- Born: 1 November 1918 Ahmednagar, Bombay Presidency, British India
- Died: 22 August 2001 (aged 82) Pune, Maharashtra, India
- Occupation: Actor
- Style: Comedy; dark comedy; fiction–real life;
- Spouse: Usha Watve ​(m. 1950)​
- Children: 1

= Sharad Talwalkar =

Indian actor

Sharad Talwalkar (1 November 1918 – 22 August 2001) was an Indian film and television actor who led the Marathi film industry and theatre for many years.
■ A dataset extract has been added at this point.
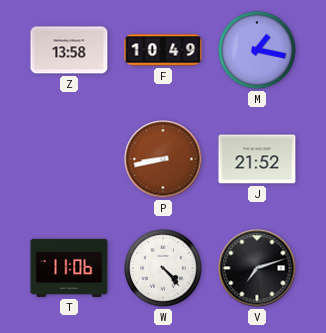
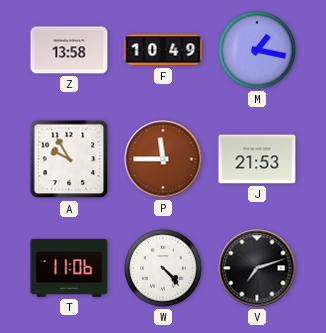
A: none -> 9:55
P: 8:43 -> 11:45
J: 21:52 -> 21:53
He had performed in more than 180 Marathi films.

==Childhood==
He had a passion for acting from his childhood, he acted in plays in Bhave High School where he studied. When he reached college, he along with acting started directing plays. Keshavrao Date was impressed by young Talwalkar's talent, and hence in 1938 Keshavrao Date selected him for Natya Vikas Company.

==Debut and early years==
Sharad Talwalkar had made his film debut in Datta Dharmadhikari's 'Akher Zamla' in 1952 with Raja Gosavi (it was his debut too), Talwalkar played a comic role in that movie. This movie was a hit and the duo Raja Gosavi and Sharad Talwalkar emerged as a comic pair, and thereafter acted together in many movies. In his early days Sharad Talwalkar worked mainly in Mumbai, Pune & Kolhapur. 'Lakhachi Gosta' and 'Pedgaonche Shahane' were films in his early days. Avaghachi Sansar was his first colour film. The most interesting amongst these is his career as a theater actor. He has acted in around 45 plays. Ekach Pyala, Gharo Ghari Heech Bomb, Lagnachi Bedi are some of his prominent plays.

==Selected filmography==

- Lakhachi Gosht (1952)
- Akher Zamla (1952)
- Pedgaonche Shahane (1952)
- Avaghachi Sansar (1960)
- Manini (1968)
- Ekti (1968)
- Mumbaicha Jawai (1970)
- Ashtavinayak (1979)
- Javai Vikat Ghene Aahe (1973)
- Rangalya Ratri Asha (1962)
- Dhoom Dhadaka (1985)
- Lek Chalali Sasarla (1984)
- Mumbaicha Faujdar (1984)
- Amhi Doghe Raja Rani (1986)
- Tu Tithe Me (1998)

==Death==
On the evening of 22 August 2001, at the age of 82, and Sharad Talwalkar died due to a heart attack in his home in Pune. His grandson Kapil Talwalkar is an Indian American actor and musician.

==Awards==
He had received several awards for his roles in films like Ekti, Mumbaicha Javai, Jawai Vikat Ghene Aahe, Rangalya Ratri Asha, Dhoom Dhadaka, Lek Chalali Sasarla and Tu Tithe Me were some of his latest films.